WORK REQUIRED: Below are the records; count the lines in which "Teaching" occurs and report only that number.

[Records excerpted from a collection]
• • • • • • •
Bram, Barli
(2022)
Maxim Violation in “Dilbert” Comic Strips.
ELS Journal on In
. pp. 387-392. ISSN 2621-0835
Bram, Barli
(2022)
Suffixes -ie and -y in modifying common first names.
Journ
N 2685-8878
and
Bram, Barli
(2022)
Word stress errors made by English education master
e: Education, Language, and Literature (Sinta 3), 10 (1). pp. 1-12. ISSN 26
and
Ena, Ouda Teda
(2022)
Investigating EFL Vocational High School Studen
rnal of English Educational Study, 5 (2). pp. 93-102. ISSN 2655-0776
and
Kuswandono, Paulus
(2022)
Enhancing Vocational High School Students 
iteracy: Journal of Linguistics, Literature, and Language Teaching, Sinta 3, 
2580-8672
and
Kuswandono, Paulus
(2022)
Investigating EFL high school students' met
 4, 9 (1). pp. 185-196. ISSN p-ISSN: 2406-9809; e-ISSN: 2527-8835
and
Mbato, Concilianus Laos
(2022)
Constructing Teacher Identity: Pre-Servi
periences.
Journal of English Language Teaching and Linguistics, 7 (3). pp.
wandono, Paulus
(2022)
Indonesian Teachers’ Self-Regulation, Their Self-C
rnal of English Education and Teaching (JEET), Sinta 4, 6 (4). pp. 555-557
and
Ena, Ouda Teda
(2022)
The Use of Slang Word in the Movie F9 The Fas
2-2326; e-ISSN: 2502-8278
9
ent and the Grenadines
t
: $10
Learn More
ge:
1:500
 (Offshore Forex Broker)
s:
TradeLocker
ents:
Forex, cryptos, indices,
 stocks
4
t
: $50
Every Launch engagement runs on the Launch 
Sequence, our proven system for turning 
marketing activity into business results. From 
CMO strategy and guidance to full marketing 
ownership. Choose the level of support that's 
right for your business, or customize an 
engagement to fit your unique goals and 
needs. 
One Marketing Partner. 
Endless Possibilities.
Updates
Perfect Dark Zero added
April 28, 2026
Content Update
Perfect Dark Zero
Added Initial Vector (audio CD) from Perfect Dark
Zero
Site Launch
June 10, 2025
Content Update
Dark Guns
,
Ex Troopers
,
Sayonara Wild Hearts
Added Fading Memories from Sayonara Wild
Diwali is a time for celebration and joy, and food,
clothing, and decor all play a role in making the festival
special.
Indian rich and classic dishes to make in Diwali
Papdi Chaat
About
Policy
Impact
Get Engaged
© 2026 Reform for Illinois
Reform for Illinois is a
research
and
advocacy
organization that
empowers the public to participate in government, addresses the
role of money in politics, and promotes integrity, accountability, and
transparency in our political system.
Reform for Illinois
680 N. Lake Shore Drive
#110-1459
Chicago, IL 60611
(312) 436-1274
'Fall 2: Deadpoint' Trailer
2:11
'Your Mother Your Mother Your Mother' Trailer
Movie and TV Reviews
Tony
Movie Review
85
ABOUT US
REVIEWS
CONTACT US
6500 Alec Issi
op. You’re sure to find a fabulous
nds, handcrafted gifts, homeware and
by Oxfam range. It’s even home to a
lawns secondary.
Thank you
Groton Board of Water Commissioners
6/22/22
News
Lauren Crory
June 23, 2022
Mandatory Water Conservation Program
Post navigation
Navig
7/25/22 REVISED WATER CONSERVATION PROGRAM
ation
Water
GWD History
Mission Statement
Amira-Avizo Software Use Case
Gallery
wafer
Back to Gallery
• • • • • • •
RESULT BELOW: 3